By conservative estimates, hundreds of millions of dollars of international aid is allocated to environmental protection each year. Despite the growing global importance of environmental conservation and many local case studies, the impact of this aid is poorly understood on a global level. This lack of information is due to the vast diversity of geographic regions and problems with comparing and understanding these different environments on a standardized global scale.

For my Upperclassmen Monroe Project this Summer I plan to use the SciClone High-Performance Computer in conjunction with spatial data from a wide variety of sources (including satellites, surveys, and more) to analyze the effectiveness in environmental aid allocation by international aid projects.  I will be applying a new machine learning technique, Causal Trees, which enables global-scope analyses that would otherwise be computationally infeasible. Similar to a clinical trial, this approach uses a matching algorithm to compare areas that received aid to “twins” where no aid was given.

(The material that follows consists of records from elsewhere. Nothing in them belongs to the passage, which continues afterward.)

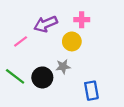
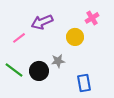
pink cross: (82, 20) -> (92, 18), moved, turned -32
yellow circle: (72, 41) -> (75, 37), moved

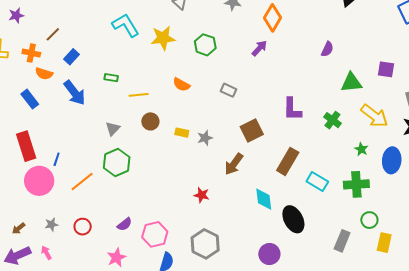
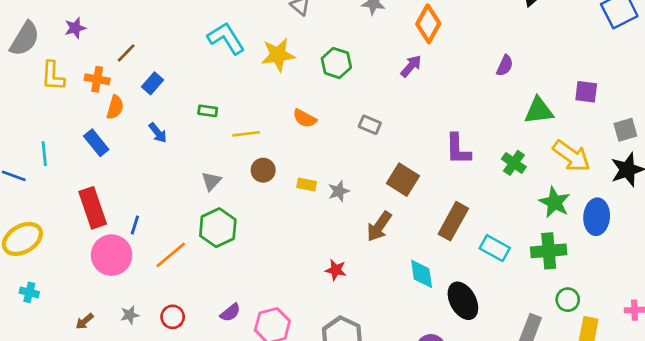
orange semicircle: (44, 74) -> (115, 107), turned -90
blue arrow: (75, 93) -> (158, 133), size x0.6
brown square: (252, 130) -> (403, 180), turned -30
green star: (361, 149) -> (555, 202), size x1.6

The results of this study will help further the understanding of the effectiveness of current environmental aid in addition to providing information that can help improve future environmental aid allocation. Further, it will provide a helpful roadmap for other analysts seeking to use large sets of spatial data to analyze aid effectiveness.

If this study is successful, this research will help researchers to better identify the contexts in which aid positively changes environmental conditions.  Further, by leveraging the GeoQuery data platform at William and Mary, this project will provide a case study example of how to use data for impact evaluation for researchers across hundreds of institutions.

This research also has personal significance as a Computer Science and Data Science double major. As someone who aspires to pursue a career using machine learning and computer science to help aid in healthcare, environmental, and humanitarian issues, this study provides an exciting entry point into an applied case with a real audience. Further, I will be using data from the GeoQuery tool I help maintain and improve as a lab director in the William and Mary GeoQuery lab, which will help improve my understanding on the importance and limitations of the tool in real-world applications.